::: RECORDED INFORMATION

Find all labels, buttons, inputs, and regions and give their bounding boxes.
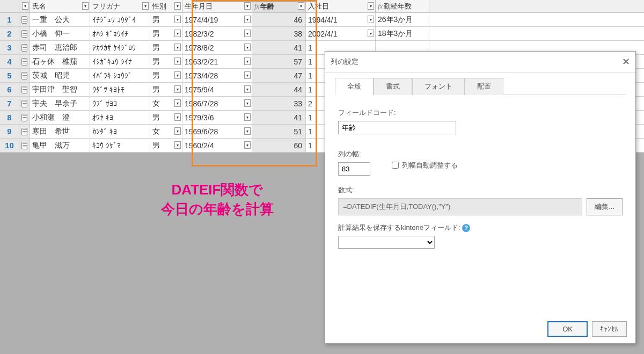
close-icon[interactable]: ✕ bbox=[622, 56, 630, 68]
cell-dob[interactable]: 1974/4/19▾ bbox=[182, 13, 252, 26]
cell-age[interactable]: 60 bbox=[252, 139, 306, 152]
cell-sex[interactable]: 男▾ bbox=[150, 41, 182, 54]
dropdown-icon[interactable]: ▾ bbox=[244, 113, 251, 121]
row-number[interactable]: 5 bbox=[0, 69, 19, 82]
cell-name[interactable]: 宇田津 聖智 bbox=[30, 83, 90, 96]
dropdown-icon[interactable]: ▾ bbox=[244, 71, 251, 79]
cell-sex[interactable]: 男▾ bbox=[150, 111, 182, 124]
row-number[interactable]: 3 bbox=[0, 41, 19, 54]
cell-age[interactable]: 38 bbox=[252, 27, 306, 40]
row-icon-cell[interactable] bbox=[19, 55, 30, 68]
cell-sex[interactable]: 男▾ bbox=[150, 83, 182, 96]
cell-kana[interactable]: ｵﾊｼ ｷﾞｮｳｲﾁ bbox=[90, 27, 150, 40]
row-icon-cell[interactable] bbox=[19, 139, 30, 152]
cell-sex[interactable]: 男▾ bbox=[150, 13, 182, 26]
width-input[interactable] bbox=[338, 162, 370, 176]
table-row[interactable]: 2小橋 仰一ｵﾊｼ ｷﾞｮｳｲﾁ男▾1982/3/2▾382002/4/1▾18… bbox=[0, 27, 644, 41]
help-icon[interactable]: ? bbox=[462, 224, 470, 232]
cell-name[interactable]: 小和瀬 澄 bbox=[30, 111, 90, 124]
cell-sex[interactable]: 女▾ bbox=[150, 125, 182, 138]
cell-dob[interactable]: 1960/2/4▾ bbox=[182, 139, 252, 152]
cell-sex[interactable]: 男▾ bbox=[150, 55, 182, 68]
cell-age[interactable]: 46 bbox=[252, 13, 306, 26]
dropdown-icon[interactable]: ▾ bbox=[244, 44, 251, 51]
dropdown-icon[interactable]: ▾ bbox=[244, 85, 251, 93]
col-tenure[interactable]: fx勤続年数 bbox=[376, 0, 429, 12]
col-dob[interactable]: 生年月日▾ bbox=[182, 0, 252, 12]
dropdown-icon[interactable]: ▾ bbox=[174, 57, 181, 65]
cell-name[interactable]: 茨城 昭児 bbox=[30, 69, 90, 82]
cell-age[interactable]: 33 bbox=[252, 97, 306, 110]
col-name[interactable]: 氏名▾ bbox=[30, 0, 90, 12]
dropdown-icon[interactable]: ▾ bbox=[142, 2, 149, 10]
dropdown-icon[interactable]: ▾ bbox=[368, 30, 374, 37]
dropdown-icon[interactable]: ▾ bbox=[174, 85, 181, 93]
result-field-select[interactable] bbox=[338, 236, 435, 249]
edit-formula-button[interactable]: 編集... bbox=[587, 198, 623, 215]
dropdown-icon[interactable]: ▾ bbox=[174, 2, 181, 10]
dropdown-icon[interactable]: ▾ bbox=[174, 16, 181, 23]
row-number[interactable]: 10 bbox=[0, 139, 19, 152]
dropdown-icon[interactable]: ▾ bbox=[368, 16, 374, 23]
cell-kana[interactable]: ｳﾀﾞﾂ ｷﾖﾄﾓ bbox=[90, 83, 150, 96]
row-number[interactable]: 2 bbox=[0, 27, 19, 40]
row-number[interactable]: 4 bbox=[0, 55, 19, 68]
cell-name[interactable]: 小橋 仰一 bbox=[30, 27, 90, 40]
dropdown-icon[interactable]: ▾ bbox=[174, 44, 181, 51]
cell-kana[interactable]: ｲﾊﾞﾗｷ ｼｮｳｼﾞ bbox=[90, 69, 150, 82]
cell-sex[interactable]: 女▾ bbox=[150, 97, 182, 110]
cell-age[interactable]: 47 bbox=[252, 69, 306, 82]
row-icon-cell[interactable] bbox=[19, 27, 30, 40]
cell-kana[interactable]: ｳﾌﾞ ｻﾖｺ bbox=[90, 97, 150, 110]
dropdown-icon[interactable]: ▾ bbox=[174, 113, 181, 121]
col-hire[interactable]: 入社日▾ bbox=[306, 0, 376, 12]
row-number[interactable]: 6 bbox=[0, 83, 19, 96]
row-icon-cell[interactable] bbox=[19, 111, 30, 124]
cell-tenure[interactable]: 18年3か月 bbox=[376, 27, 429, 40]
col-kana[interactable]: フリガナ▾ bbox=[90, 0, 150, 12]
dropdown-icon[interactable]: ▾ bbox=[244, 30, 251, 37]
cell-dob[interactable]: 1973/4/28▾ bbox=[182, 69, 252, 82]
dropdown-icon[interactable]: ▾ bbox=[298, 2, 304, 10]
dropdown-icon[interactable]: ▾ bbox=[244, 16, 251, 23]
cell-name[interactable]: 一重 公大 bbox=[30, 13, 90, 26]
tab-align[interactable]: 配置 bbox=[465, 78, 503, 95]
dropdown-icon[interactable]: ▾ bbox=[174, 30, 181, 37]
cell-sex[interactable]: 男▾ bbox=[150, 27, 182, 40]
row-icon-cell[interactable] bbox=[19, 41, 30, 54]
dropdown-icon[interactable]: ▾ bbox=[174, 127, 181, 135]
cell-age[interactable]: 41 bbox=[252, 41, 306, 54]
auto-width-checkbox[interactable]: 列幅自動調整する bbox=[392, 161, 458, 170]
cell-hire[interactable]: 2002/4/1▾ bbox=[306, 27, 376, 40]
cell-hire[interactable]: 1994/4/1▾ bbox=[306, 13, 376, 26]
tab-format[interactable]: 書式 bbox=[374, 78, 412, 95]
cancel-button[interactable]: ｷｬﾝｾﾙ bbox=[592, 321, 627, 337]
cell-name[interactable]: 宇夫 早余子 bbox=[30, 97, 90, 110]
row-icon-cell[interactable] bbox=[19, 83, 30, 96]
cell-dob[interactable]: 1986/7/28▾ bbox=[182, 97, 252, 110]
cell-age[interactable]: 51 bbox=[252, 125, 306, 138]
tab-font[interactable]: フォント bbox=[412, 78, 465, 95]
row-icon-cell[interactable] bbox=[19, 97, 30, 110]
cell-dob[interactable]: 1979/3/6▾ bbox=[182, 111, 252, 124]
dropdown-icon[interactable]: ▾ bbox=[174, 141, 181, 149]
dropdown-icon[interactable]: ▾ bbox=[244, 99, 251, 107]
cell-kana[interactable]: ｷｺｳ ｼｹﾞﾏ bbox=[90, 139, 150, 152]
cell-kana[interactable]: ｱｶﾂｶｻ ｹｲｼﾞﾛｳ bbox=[90, 41, 150, 54]
dropdown-icon[interactable]: ▾ bbox=[244, 2, 251, 10]
cell-sex[interactable]: 男▾ bbox=[150, 139, 182, 152]
row-number[interactable]: 7 bbox=[0, 97, 19, 110]
cell-age[interactable]: 41 bbox=[252, 111, 306, 124]
dropdown-icon[interactable]: ▾ bbox=[82, 2, 89, 10]
tab-general[interactable]: 全般 bbox=[335, 78, 374, 95]
cell-kana[interactable]: ｵﾜｾ ｷﾖ bbox=[90, 111, 150, 124]
cell-kana[interactable]: ｲﾁｼﾞｭｳ ｺｳﾀﾞｲ bbox=[90, 13, 150, 26]
icon-header[interactable]: ▾ bbox=[19, 0, 30, 12]
row-number[interactable]: 8 bbox=[0, 111, 19, 124]
cell-name[interactable]: 赤司 恵治郎 bbox=[30, 41, 90, 54]
cell-age[interactable]: 57 bbox=[252, 55, 306, 68]
cell-dob[interactable]: 1969/6/28▾ bbox=[182, 125, 252, 138]
ok-button[interactable]: OK bbox=[547, 321, 588, 337]
cell-dob[interactable]: 1975/9/4▾ bbox=[182, 83, 252, 96]
dropdown-icon[interactable]: ▾ bbox=[244, 127, 251, 135]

::::::

__YOUR GOAL__:
Whenever a line in the material above holds the string "number", copy that line in full.

__SOLUTION BELOW__:
row-number[interactable]: 5 bbox=[0, 69, 19, 82]
row-number[interactable]: 3 bbox=[0, 41, 19, 54]
row-number[interactable]: 10 bbox=[0, 139, 19, 152]
row-number[interactable]: 2 bbox=[0, 27, 19, 40]
row-number[interactable]: 4 bbox=[0, 55, 19, 68]
row-number[interactable]: 6 bbox=[0, 83, 19, 96]
row-number[interactable]: 7 bbox=[0, 97, 19, 110]
row-number[interactable]: 8 bbox=[0, 111, 19, 124]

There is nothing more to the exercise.